4 more health journalists.
Alex Storey
Alex Storey is a journalist at LBC whose work is driven by specific cases that test professional conduct and accountability in health and the public sector. He covers health as his main beat, focusing on the point where individual decisions by clinicians or officials meet public trust in institutions. His reporting is incident-first and case-led, using concrete episodes to show how rules, ethics and policy work in real life. Recent pieces include a disciplinary case where a nurse was struck off after linking a patient’s cancer to Covid jabs, and coverage of civil servants being “paid to play Grand Theft Auto” as “lived experience” training. Across these stories, he examines how professionals, regulators and officials explain their decisions, and what that reveals about trust, responsibility and the standards expected of people in positions of authority.
Alexandra Thompson
Alexandra Thompson is an assistant news editor focused on health who treats health claims as hypotheses to be tested rather than messages to be repeated. She works at New Scientist, combining editing with frontline reporting on ageing brains, cognitive health, chronic illness, contested treatments and infectious disease. Her beat centres on how neuroscience and psychology intersect with everyday health choices and on how scientific findings translate into real-world outcomes for people living with illness. She examines lifestyle advice, rehabilitation programmes and outbreak guidance against current evidence, clarifying risk without overstating it and giving space to controversy without sensationalising it. Alongside written news she appears in audio and video formats, bringing the same clear, news-driven approach to live discussions and helping shape the daily health agenda while keeping a tight focus on evidence and impact.
Alice Wilkinson
Alice Wilkinson investigates how everyday habits, products and routines shape sleep and long-term wellbeing, using test-driven health features to separate hype from real benefit. She holds a senior role on The Telegraph’s health features team, writing and shaping consumer-focused coverage that blends personal trial with clear expert evidence. Her core beat is sleep as a practical, solvable part of daily life, from detailed comparisons of magnesium supplements to service pieces on how sleeping position affects health over time. She treats supplements as a crowded, over-claimed market that demands careful testing and clear-eyed reporting. Alongside long-form features she writes weekly health desk dispatches on sleep, stress and concentration.
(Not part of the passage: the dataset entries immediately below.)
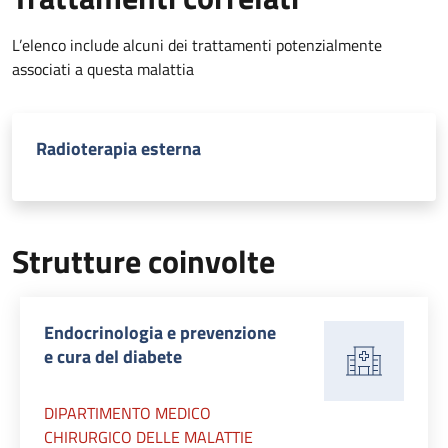
L’elenco include alcuni dei trattamenti potenzialmente
associati a questa malattia
Radioterapia esterna
Strutture coinvolte
Endocrinologia e prevenzione
e cura del diabete
DIPARTIMENTO MEDICO
CHIRURGICO DELLE MALATTIE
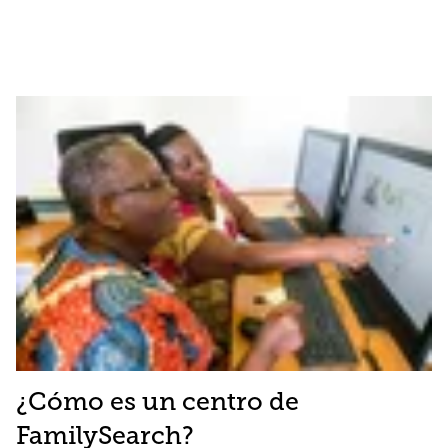
¿Cómo es un centro de
FamilySearch?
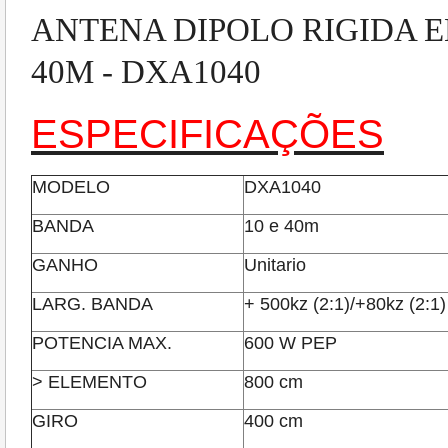
ANTENA DIPOLO RIGIDA E
40M - DXA1040
ESPECIFICAÇÕES
MODELO
DXA1040
BANDA
10 e 40m
GANHO
Unitario
LARG. BANDA
+ 500kz (2:1)/+80kz (2:1)
POTENCIA MAX.
600 W PEP
> ELEMENTO
800 cm
GIRO
400 cm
Across her work she combines substantial self-testing, specialist insight and plain, unfussy prose to give readers measurable, realistic changes they can make.
Ally Head
Ally Head connects performance-focused fitness reporting with women’s health, sustainability and relationships, using her own endurance training and health history to stress-test trends against expert guidance. She is Senior Health, Sustainability and Relationships Editor at Marie Claire UK, where she shapes the health agenda across training, wellbeing and conscious living and writes and commissions news, topical features and SEO-led long-form pieces. A ten-time marathoner and Boston-qualifying runner, she focuses on structured, realistic training plans, strength and conditioning for women who run, and performance longevity. Her women’s health work centres on hormones, chronic conditions and fact versus fiction wellness claims. She also covers sustainability as conscious living and relationships, mental resilience and lifestyle features, favouring plain language, lived experience, specialist commentary and clear, repeatable routines. She has previously produced similar content for Women’s Health, Stylist, Glamour and Grazia.